M&B in new phase of pub sell-off plan

Chairman John Lovering looks to offload 53 'franchise' properties by the new year

Harvester restaurant and Toby Carvery owner Mitchells & Butlers (M&B) has put 53 pubs on the market in the latest phase of its £500m-plus sell-off programme.

M&B is looking to withdraw from the drinks-led market to concentrate on food-centred pubs. John Lovering, the former chairman at retail giant Debenhams, announced this refocus of M&B in March.

Sapient Corporate Finance, which acted for Ftse 250 group M&B on the sale, announced in the summer, of 333 "non-core" pubs, has been asked to market the latest batch, which should fetch more than £30m.

The pubs are known as the "franchise portfolio", though this is slightly misleading as they are in fact tenanted properties that are not part of an easily identifiable chain. M&B hopes to have sold them by the start of next year, though they will not necessarily go in a single transaction.

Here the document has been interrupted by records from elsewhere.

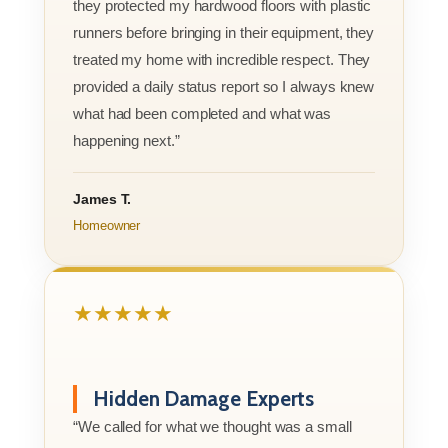
they protected my hardwood floors with plastic
runners before bringing in their equipment, they
treated my home with incredible respect. They
provided a daily status report so I always knew
what had been completed and what was
happening next.”
James T.
Homeowner
★★★★★
Hidden Damage Experts
“We called for what we thought was a small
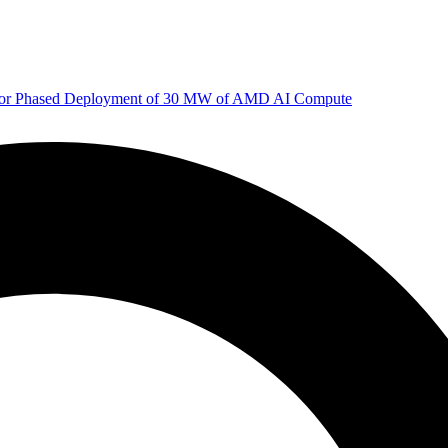
 for Phased Deployment of 30 MW of AMD AI Compute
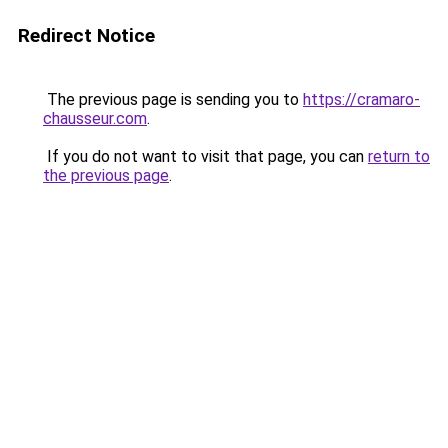
Redirect Notice
The previous page is sending you to
https://cramaro-
chausseur.com
.
If you do not want to visit that page, you can
return to
the previous page
.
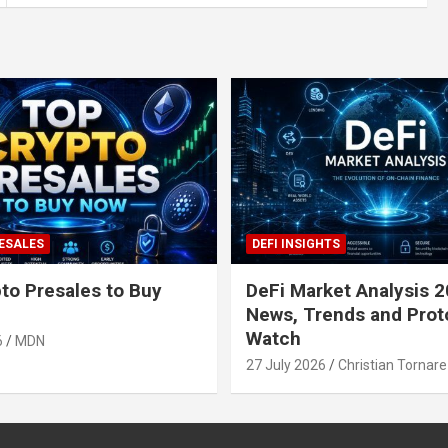
ESALES
DEFI INSIGHTS
to Presales to Buy
DeFi Market Analysis 2
News, Trends and Prot
Watch
6
MDN
27 July 2026
Christian Tornare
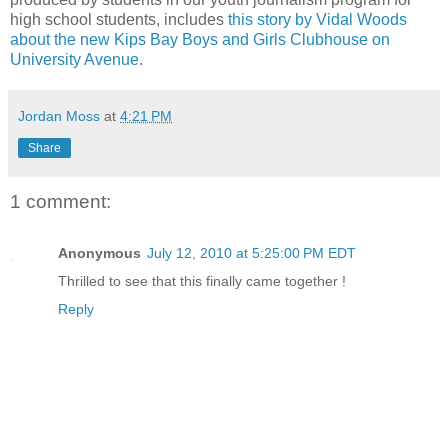
high school students, includes
this story by Vidal Woods
about the new Kips Bay Boys and Girls Clubhouse on
University Avenue
.
Jordan Moss
at
4:21 PM
Share
1 comment:
Anonymous
July 12, 2010 at 5:25:00 PM EDT
Thrilled to see that this finally came together !
Reply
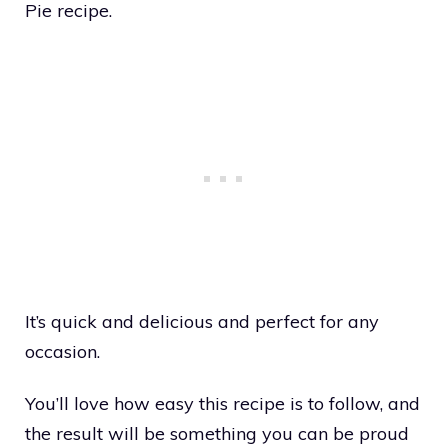
Pie recipe.
It’s quick and delicious and perfect for any
occasion.
You’ll love how easy this recipe is to follow, and
the result will be something you can be proud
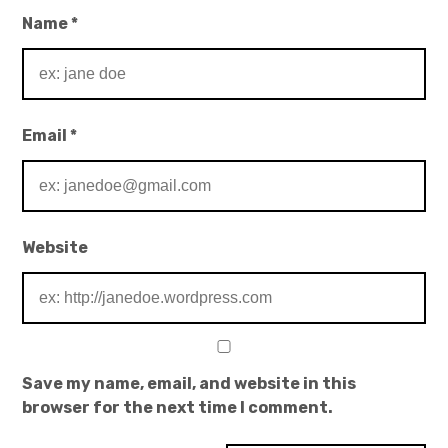
Name
*
Email
*
Website
Save my name, email, and website in this
browser for the next time I comment.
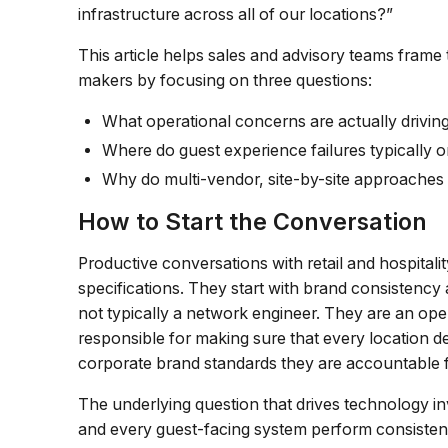
infrastructure across all of our locations?”
This article helps sales and advisory teams frame 
makers by focusing on three questions:
What operational concerns are actually driving
Where do guest experience failures typically o
Why do multi-vendor, site-by-site approaches
How to Start the Conversation
Productive conversations with retail and hospital
specifications. They start with brand consistency
not typically a network engineer. They are an oper
responsible for making sure that every location de
corporate brand standards they are accountable f
The underlying question that drives technology inv
and every guest-facing system perform consistently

"These are rather large, rather nice, rather interesting pubs," said an industry source. "Obvious buyers would include the tenants themselves and M&B wouldn't do anything to discourage them from considering purchasing the pubs."

The process is about halfway completed, with private equity funds among the potential purchasers. The 333 pubs sold in the summer were brought by one such buyout group – TDR Capital. It paid £373m for the portfolio, which consisted of low-price, late-night high-street bars, such as the Scream chain beloved by university students.

CBPE Capital, another buyout group, helped fund AMF Bowling, to purchase rival Hollywood Bowl from M&B for £27m in August.

M&B is expected to update the market on the progress of its disposal programme in two weeks.

Mr Lovering has acted quickly to revitalise M&B since becoming chairman in January. In May, he impressed a dozen leading M&B investors at a dinner in Mosimann's private dining club in Belgravia, London, by outlining parts of his two-year corporate strategy.

He indicated he hopes to reinstate a dividend payment, possibly in these upcoming results. Just as importantly, he vowed to "normalise" M&B's divisive share structure.

M&B's share register is abnormally skewed towards two activist investors, Piedmont and Epsilon.

Mr Lovering believes that by bringing back a dividend payment the share price will rise, encouraging the two parties to sell at least part of their stakes at a strong profit. The dividend was scrapped in 2008 to save the indebted company £60m.

The scenario would be welcomed by other investors as it would increase liquidity in the business and not concentrate power in so few hands. One leading investor believes that 30 per cent of profit could end up being paid out in a dividend and also believes that Mr Lovering is aiming to get the share price back to a historically more typical level of around 500p.

M&B shares closed at 337.3p on Friday, down 5.3p on the start of the day's trading. This gives M&B a market value of around £1.4bn.

The group was founded in 1898 through the merger of two Midlands family businesses that specialised in breweries and pub estates. Today it is arguably best known for the stylish All Bar One chain, which is concentrated in London, where it has 22 branches.